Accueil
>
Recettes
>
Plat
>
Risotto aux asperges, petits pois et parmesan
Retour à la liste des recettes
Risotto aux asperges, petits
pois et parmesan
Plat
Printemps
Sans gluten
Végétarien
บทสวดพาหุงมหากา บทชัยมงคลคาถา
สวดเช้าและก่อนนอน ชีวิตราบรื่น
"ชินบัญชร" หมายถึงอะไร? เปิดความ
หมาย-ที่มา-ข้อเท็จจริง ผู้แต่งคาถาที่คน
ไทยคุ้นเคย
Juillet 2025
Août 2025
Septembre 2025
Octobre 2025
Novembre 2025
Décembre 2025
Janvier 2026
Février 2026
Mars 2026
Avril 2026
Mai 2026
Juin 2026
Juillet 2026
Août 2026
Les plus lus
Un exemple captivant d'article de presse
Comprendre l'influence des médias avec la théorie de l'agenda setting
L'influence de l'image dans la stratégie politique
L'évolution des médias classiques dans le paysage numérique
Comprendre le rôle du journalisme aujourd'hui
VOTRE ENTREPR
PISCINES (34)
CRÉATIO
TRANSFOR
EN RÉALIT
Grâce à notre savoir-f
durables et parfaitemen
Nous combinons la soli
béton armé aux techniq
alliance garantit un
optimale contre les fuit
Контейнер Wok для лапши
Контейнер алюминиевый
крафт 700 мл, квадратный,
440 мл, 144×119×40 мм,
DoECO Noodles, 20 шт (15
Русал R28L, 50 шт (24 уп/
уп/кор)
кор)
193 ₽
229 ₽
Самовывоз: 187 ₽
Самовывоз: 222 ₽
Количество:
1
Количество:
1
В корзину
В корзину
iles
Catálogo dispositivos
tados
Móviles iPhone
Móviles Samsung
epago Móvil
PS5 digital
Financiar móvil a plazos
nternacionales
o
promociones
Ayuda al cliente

----

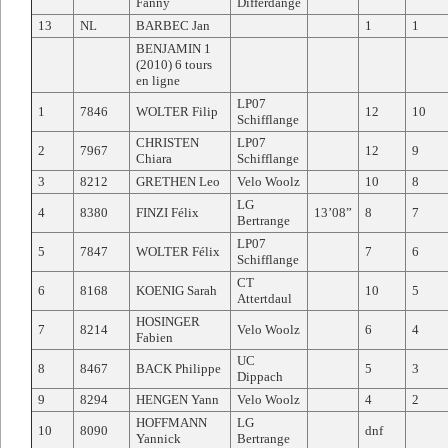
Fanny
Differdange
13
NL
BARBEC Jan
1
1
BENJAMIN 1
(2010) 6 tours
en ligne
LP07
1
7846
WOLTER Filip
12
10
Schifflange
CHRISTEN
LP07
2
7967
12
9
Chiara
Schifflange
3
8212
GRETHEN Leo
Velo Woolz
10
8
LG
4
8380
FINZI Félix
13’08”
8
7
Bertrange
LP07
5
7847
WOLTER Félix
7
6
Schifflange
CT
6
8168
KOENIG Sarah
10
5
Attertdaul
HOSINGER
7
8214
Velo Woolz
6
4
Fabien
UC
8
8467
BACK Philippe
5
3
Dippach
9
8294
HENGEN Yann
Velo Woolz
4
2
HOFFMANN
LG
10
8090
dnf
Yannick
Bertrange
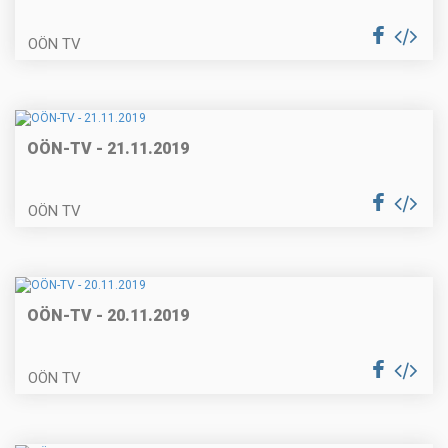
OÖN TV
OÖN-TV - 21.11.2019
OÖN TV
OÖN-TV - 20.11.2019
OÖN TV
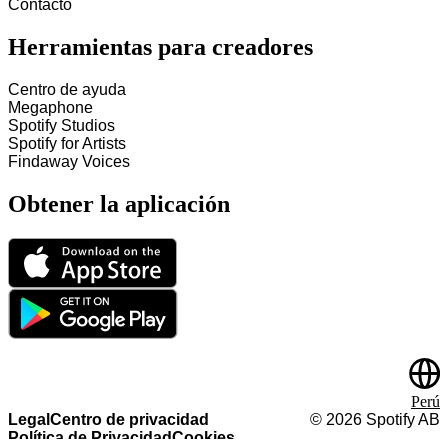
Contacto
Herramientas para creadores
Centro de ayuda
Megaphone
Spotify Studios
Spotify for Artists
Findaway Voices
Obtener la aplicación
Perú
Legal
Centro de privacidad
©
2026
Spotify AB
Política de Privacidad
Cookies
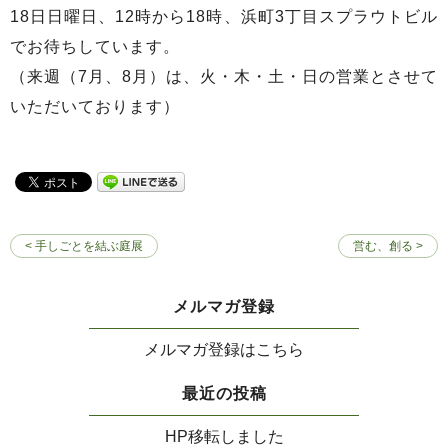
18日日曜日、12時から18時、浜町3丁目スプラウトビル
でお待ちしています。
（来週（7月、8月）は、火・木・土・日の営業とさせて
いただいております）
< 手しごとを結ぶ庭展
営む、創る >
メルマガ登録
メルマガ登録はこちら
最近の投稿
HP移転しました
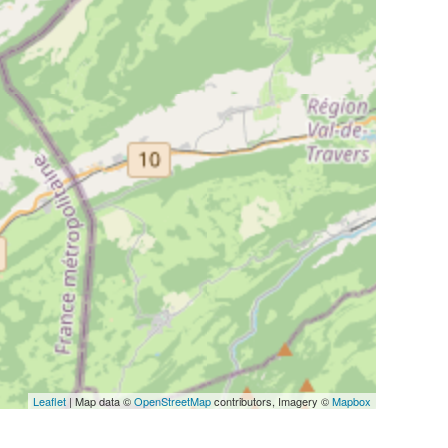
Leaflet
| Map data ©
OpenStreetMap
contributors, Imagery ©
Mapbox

----

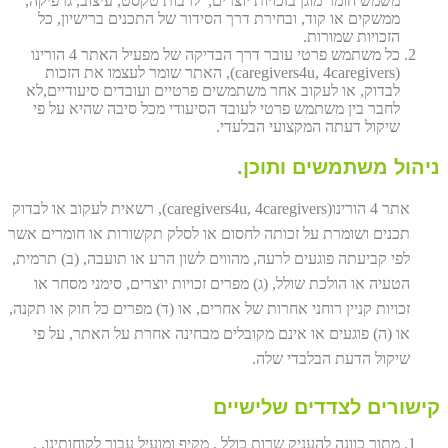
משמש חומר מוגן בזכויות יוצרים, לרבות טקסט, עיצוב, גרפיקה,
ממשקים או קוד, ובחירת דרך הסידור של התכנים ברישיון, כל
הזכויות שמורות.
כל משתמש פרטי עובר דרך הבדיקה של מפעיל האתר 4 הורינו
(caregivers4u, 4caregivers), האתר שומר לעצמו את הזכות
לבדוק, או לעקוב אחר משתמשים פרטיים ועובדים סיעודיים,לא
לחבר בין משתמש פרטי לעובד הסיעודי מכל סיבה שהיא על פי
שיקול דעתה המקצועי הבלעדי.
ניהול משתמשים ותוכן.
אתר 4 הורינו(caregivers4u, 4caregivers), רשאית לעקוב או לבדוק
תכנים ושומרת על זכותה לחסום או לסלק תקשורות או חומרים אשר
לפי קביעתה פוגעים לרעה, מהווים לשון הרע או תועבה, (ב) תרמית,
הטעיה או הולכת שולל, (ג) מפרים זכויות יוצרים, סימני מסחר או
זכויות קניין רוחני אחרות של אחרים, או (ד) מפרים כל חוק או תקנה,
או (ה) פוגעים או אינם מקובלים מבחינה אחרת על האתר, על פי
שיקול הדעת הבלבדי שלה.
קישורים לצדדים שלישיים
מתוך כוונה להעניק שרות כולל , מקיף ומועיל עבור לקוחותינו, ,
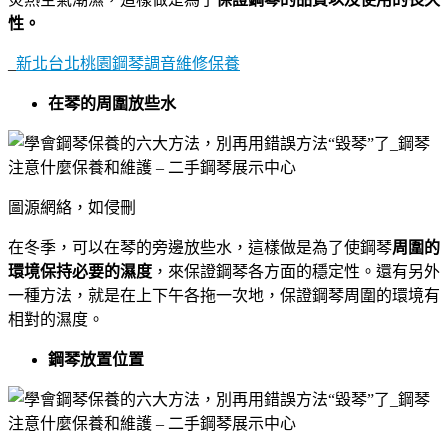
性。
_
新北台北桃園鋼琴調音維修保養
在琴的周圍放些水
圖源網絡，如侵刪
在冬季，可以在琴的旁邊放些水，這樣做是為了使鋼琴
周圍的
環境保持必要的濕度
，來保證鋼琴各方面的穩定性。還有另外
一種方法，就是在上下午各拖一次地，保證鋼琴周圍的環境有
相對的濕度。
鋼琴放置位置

----

Work instructions
Whenever a line in the records above contains the string "asperges", copy that line.

Output of the task
Risotto aux asperges, petits pois et parmesan
Risotto aux asperges, petits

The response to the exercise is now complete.